Well, I don't want to prejudge the range of possibilities. I would say, as we look forward and certainly when we considered our guidance, that's what we're currently expecting, although again, as I just mentioned, we think the situation is prime for the healthy consumer demand we're seeing out there in the market, stimulating some early reorder activity. But insofar as our guidance is concerned, that's the position we've taken.
Understood. Thanks, John. Thanks, David. Best of luck in the second half of the year.
Thanks, Tom.
The next question comes from Abbie Zvejnieks with Piper Sandler. Please go ahead.
Great. Thanks for taking my question. I was just wondering if you're seeing any of the same dynamics in terms of inventory congestion in any of the international markets, particularly Europe. And then second, are you -- what are you seeing in terms of promotions? Thank you.

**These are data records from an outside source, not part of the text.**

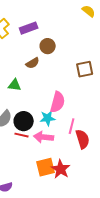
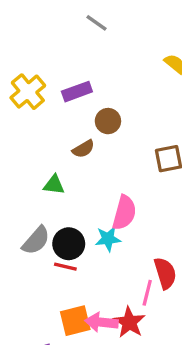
pink line: (72, 126) -> (147, 293), moved
pink arrow: (44, 137) -> (101, 322), moved
orange square: (46, 167) -> (75, 321), moved

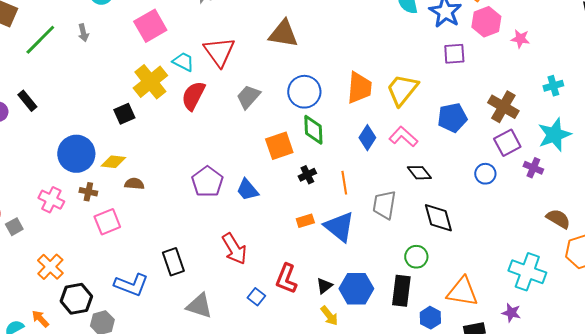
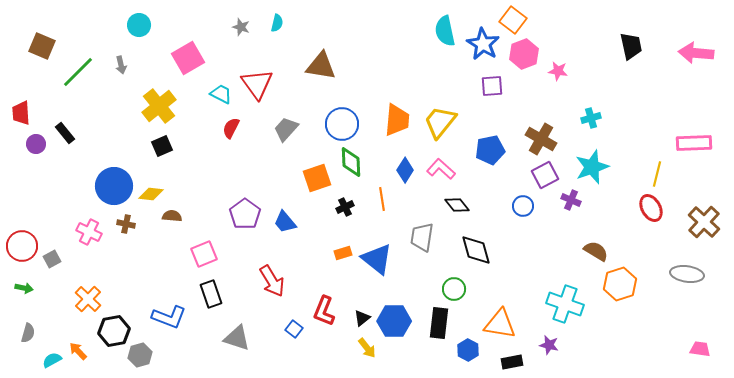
yellow cross: (150, 82) -> (159, 106), moved
red semicircle: (193, 96) -> (231, 128), size x0.7
orange line: (344, 183) -> (382, 199), moved
pink square: (107, 222) -> (204, 254), moved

Well, internationally, it's probably not the order of magnitude as here in the States, but the same things exist. And while we're doing better in EMEA, we still have customers there that are cleaning through inventory. But the sell-through rates as in the states and maybe even more so than the states continue to be at the top end and the brand performs very well. So we're starting to see a bigger influx of orders and certainly looking better as we get to the end of the year and into Q1. As you go around the world, it varies from place to place or geography to geography. I would say that Europe is slightly better shaped than the U.S. as far as those sell-throughs are concerned. South America, Central America, if you go from Mexico down is a mixed bag. Chile is a strong market for us, does much better direct-to-consumer. Their wholesale business are having a little trouble cleaning out yet. In Peru and Colombia, it's picking up for us as it is in Central America. Same holds true in Canada. We have significantly better direct-to-consumer and still have a number of wholesale customers cleaning out. As far as China is concerned, they're getting back in line. They started earlier. They had a big pickup, which was very good for them in Q2. They're looking good as far as inventory is concerned. They are a bigger piece direct-to-consumer than wholesale. So that bodes well as we go forward.
Insofar as promotions, I would actually say it's still pretty stable. If you recall, last year, we started to introduce promotions kind of in the current quarter, maybe a little bit before sporadically, but they look stable. And again, from our perspective, the in-store work, in particular, continues to motivate consumers to come into the store and shop. And so it's doing exactly what we wanted to do.
Great. Thank you.
Since there are no further questions at this time, this concludes today's teleconference. You may disconnect your lines at this time. Thank you for your participation, and have a great day.